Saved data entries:
::::::

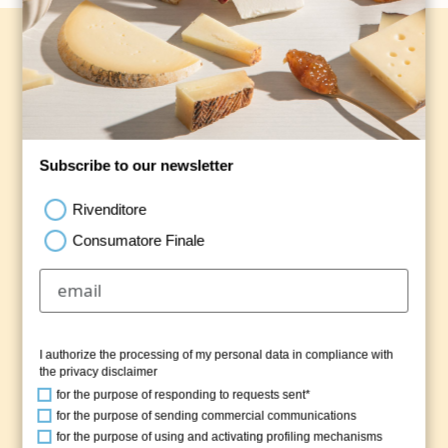
Our Apulian dairy products
We are the guardians of the ancient dairymen
traditions and attentive to the quality of our
products, subjected to careful checks at every
production stage.
Subscribe to our newsletter
Rivenditore
DISCOVER THE PRODUCTION
Consumatore Finale
I authorize the processing of my personal data in compliance with
the
privacy disclaimer
for the purpose of responding to requests sent*
for the purpose of sending commercial communications
for the purpose of using and activating profiling mechanisms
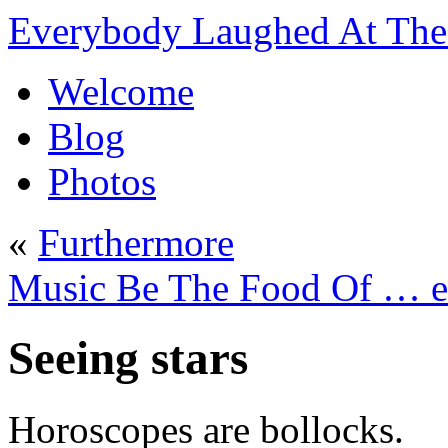
Everybody Laughed At The 
Welcome
Blog
Photos
«
Furthermore
Music Be The Food Of … 
Seeing stars
Horoscopes are bollocks.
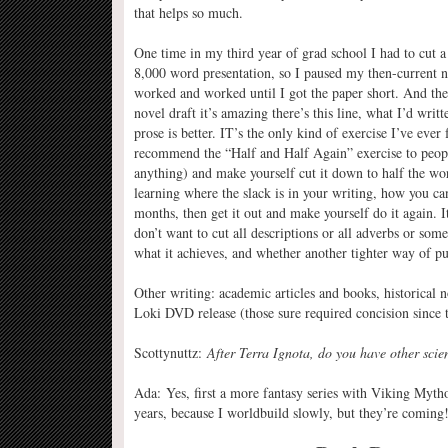
that helps so much.
One time in my third year of grad school I had to cut
8,000 word presentation, so I paused my then-current n
worked and worked until I got the paper short. And the
novel draft it’s amazing there’s this line, what I’d wri
prose is better. IT’s the only kind of exercise I’ve eve
recommend the “Half and Half Again” exercise to people:
anything) and make yourself cut it down to half the wor
learning where the slack is in your writing, how you can
months, then get it out and make yourself do it again. I
don’t want to cut all descriptions or all adverbs or som
what it achieves, and whether another tighter way of p
Other writing: academic articles and books, historical 
Loki DVD release (those sure required concision since
Scottynuttz:
After Terra Ignota, do you have other scie
Ada: Yes, first a more fantasy series with Viking Mythol
years, because I worldbuild slowly, but they’re coming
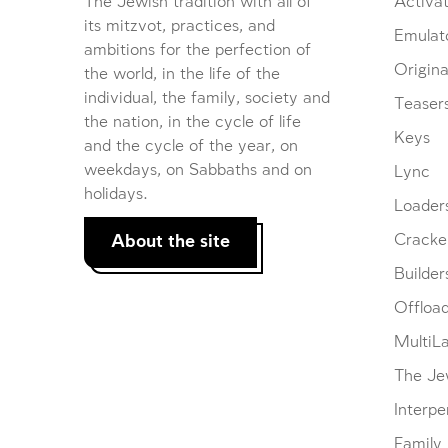
The Jewish tradition with all of
Activat
its mitzvot, practices, and
Emulat
ambitions for the perfection of
Origina
the world, in the life of the
individual, the family, society and
Teaser
the nation, in the cycle of life
Keys
and the cycle of the year, on
weekdays, on Sabbaths and on
Lync
holidays.
Loader
About the site
Cracke
Builder
Offloa
MultiL
The Je
Interpe
Family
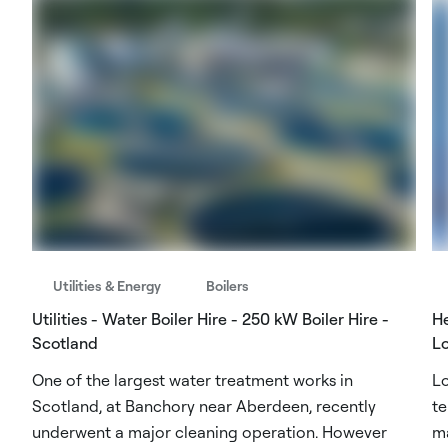
Utilities & Energy
Boilers
Utilities - Water Boiler Hire - 250 kW Boiler Hire -
He
Scotland
L
One of the largest water treatment works in
Lo
Scotland, at Banchory near Aberdeen, recently
te
underwent a major cleaning operation. However
ma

::::::

Assignment. Give again, please, precisely the lines that begin the records and run through the line with "that helps so much." in it, keeping both end lines and dropping any pictures.

Completed task.
Our Apulian dairy products
We are the guardians of the ancient dairymen
traditions and attentive to the quality of our
products, subjected to careful checks at every
production stage.
Subscribe to our newsletter
Rivenditore
DISCOVER THE PRODUCTION
Consumatore Finale
I authorize the processing of my personal data in compliance with
the
privacy disclaimer
for the purpose of responding to requests sent*
for the purpose of sending commercial communications
for the purpose of using and activating profiling mechanisms
Everybody Laughed At The 
Welcome
Blog
Photos
«
Furthermore
Music Be The Food Of … 
Seeing stars
Horoscopes are bollocks.
that helps so much.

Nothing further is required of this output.